食べ物の栄養素は、大きく分けて、炭水化物(糖分)、脂肪分、タンパク質に分けられ、さらにビタミン、ミネラルなどが含まれます。これらを“バランスよく”、といってもなかなか難しいかもしれません。
食べ物をおおざっぱに、(1)ご飯、パンなどの主食、(2)肉、魚など、(3)野菜類に分けます。朝、昼、夕の毎食にこらら3群の食品が必ず含まれるようにするのです。
ご飯はおかわりをするようだと糖分のとりすぎになります。軽く一膳にしましょう。また、ご飯をおかわりしたくなるような食事では、おかずである(2)、(3)が足りていないと考えましょう。よく、一日30品目の食材をとるのがよいなどといわれますが、できるだけそれを目標にしましょう。
さらに、次の食品は意識してとるようにしましょう。
(1)ビタミンの多い緑黄色野菜
(2)カルシウム 牛乳、乳製品、小魚、しらすぼし、大豆、卵黄、緑黄色野菜など。
ビタミンDはカルシウムの吸収を助けます。乾し椎茸、マグロの刺身、いわし、かつお、レバ−、卵黄、さつま揚げなどに含まれます。
マグネシウムを同時にとることも重要です。小海老、いわし、しらうお、なし、バナナ、グレ−プフル−ツ、ア−モンド、落花生、クルミ、アスパラガス、いんげん豆、キュウリなどに含まれます。
(3)魚 魚の脂、特にイワシ、サバなどに含まれる脂はリウマチ、膠原病にはよいと考えられています。
リウマチ、膠原病に対しての食事の効果については多くの研究がありますが、なかなか一定の見解が示されるものはありません。

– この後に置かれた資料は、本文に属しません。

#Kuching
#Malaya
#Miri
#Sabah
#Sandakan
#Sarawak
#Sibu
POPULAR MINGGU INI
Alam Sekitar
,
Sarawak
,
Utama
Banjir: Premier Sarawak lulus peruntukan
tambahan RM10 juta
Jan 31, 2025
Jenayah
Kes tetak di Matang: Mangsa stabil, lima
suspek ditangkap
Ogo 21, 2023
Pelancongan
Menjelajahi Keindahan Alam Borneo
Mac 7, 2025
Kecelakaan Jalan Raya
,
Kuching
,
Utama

ある研究者は・・がいい、と言って、他の研究者が同じ研究をしても同じ結果とはならない、ということがあります。しかし、ある程度正しいと認められているものがあります。
それは、オリーブオイル、魚の脂の効果です。
もちろんこれらによって、リウマチが治るとか、薬が要らなくなるというわけではありませんが、補助的な治療の一つと考えてもいいと思います。

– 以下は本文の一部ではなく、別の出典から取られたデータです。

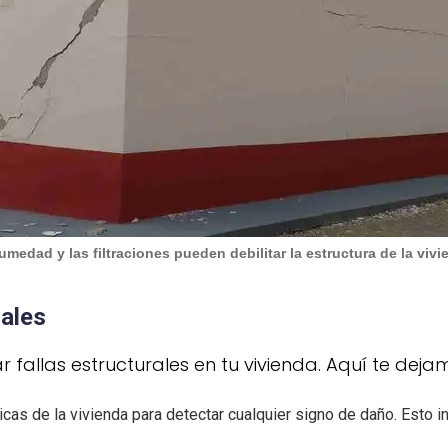
umedad y las filtraciones pueden debilitar la estructura de la vivi
rales
r fallas estructurales en tu vivienda. Aquí te dej
cas de la vivienda para detectar cualquier signo de daño. Esto i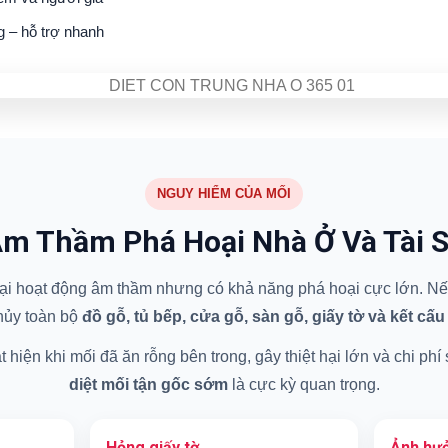
g – hỗ trợ nhanh
NGUY HIỂM CỦA MỐI
m Thầm Phá Hoại Nhà Ở Và Tài 
 hại hoạt động âm thầm nhưng có khả năng phá hoại cực lớn. Nếu
hủy toàn bộ
đồ gỗ, tủ bếp, cửa gỗ, sàn gỗ, giấy tờ và kết cấu
hiện khi mối đã ăn rỗng bên trong, gây thiệt hại lớn và chi phí
diệt mối tận gốc sớm
là cực kỳ quan trọng.
Hỏng giấy tờ
Ảnh hưở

オリーブオイルや魚の脂がリウマチに対してよい効果があることは以前から報告されています。 慢性関節リウマチの患者さん168例と健常人137例について、日常生活上の様々な習慣について聞き取り調査をしました。その中でリウマチの患者さんにはどんな生活習慣が関係しているか、また、それはリウマチの重症度とは関係があるかを検討しています。聞き取り調査の項目は、年齢、性別、職業、居住地、結婚、BMI(肥満度)、lentという宗教上の習慣、以下の食材についての摂取量:オリーブオイル、肉、魚、乳製品、動物性脂肪、植物性脂肪、野菜、シリアル、果物、ナッツ、ケーキ・デザート類、ソフトドリンクなどです。
その結果、統計学的に差があると判定された項目は
(1)オリーブオイルの摂取量は慢性関節リウマチの発症、及び重症度と関連があった。
オリーブオイルの摂取回数を、月に6回以下から月30回以上(毎日)まで5段階に分け、リウマチの患者さんと健常人とを比較したところ、リウマチの患者さんはオリーブオイルの摂取が少なく、健常人は多い傾向が見られた。

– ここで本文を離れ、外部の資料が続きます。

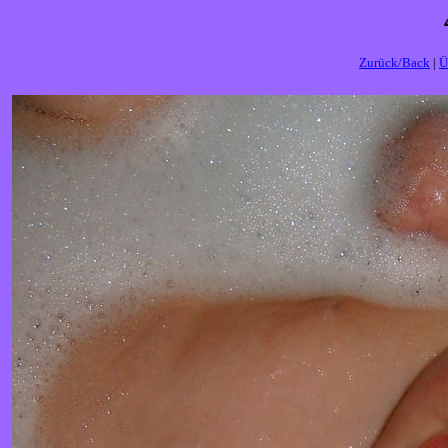
Zurück/Back
|
Ü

(2)魚の摂取についても慢性関節リウマチの発症、及び重症度と関連があった。
魚の摂取回数を月1〜2回、4〜10回、12回以上の3段階に分け、同様の比較を行ったところ、リウマチの患者さんは魚の摂取が少なく、健常人は多い傾向が見られた。リウマチの患者さんについてさらに検討すると重症な人ほど魚の摂取は少ない傾向が見られた。
(3)Orthodox lentという宗教上の習慣と慢性関節リウマチの発症、及び重症度と関連があった。
この習慣はキリスト教の教えに基づき、クリスマス、復活祭の前後、ならびに水曜日と金曜日に、肉や動物製品(乳製品を含む)をとらず、主として野菜、フルーツ、シリアル、植物性脂肪を摂取することになっています。
リウマチの患者さんではこの習慣を持っている人が少なく、健常人には多い傾向が見られた。リウマチの患者さんの中では重症な人ほどこの習慣は少ない傾向が見られた。
以上のような結果が得られています。オリーブオイル、魚の脂がリウマチや膠原病の発症に予防的に働くということは動物実験でも証明されています。
炎症を起こす物質のプロスタグランジンはアラキドン酸という物質から作られますが、オリーブオイルや魚の脂はアラキドン酸と構造がよく似ているため、体の中のアラキドン酸が置き換わると、プロスタグランジンの作られる量も減り、炎症も軽くなるのだろうと考えられています。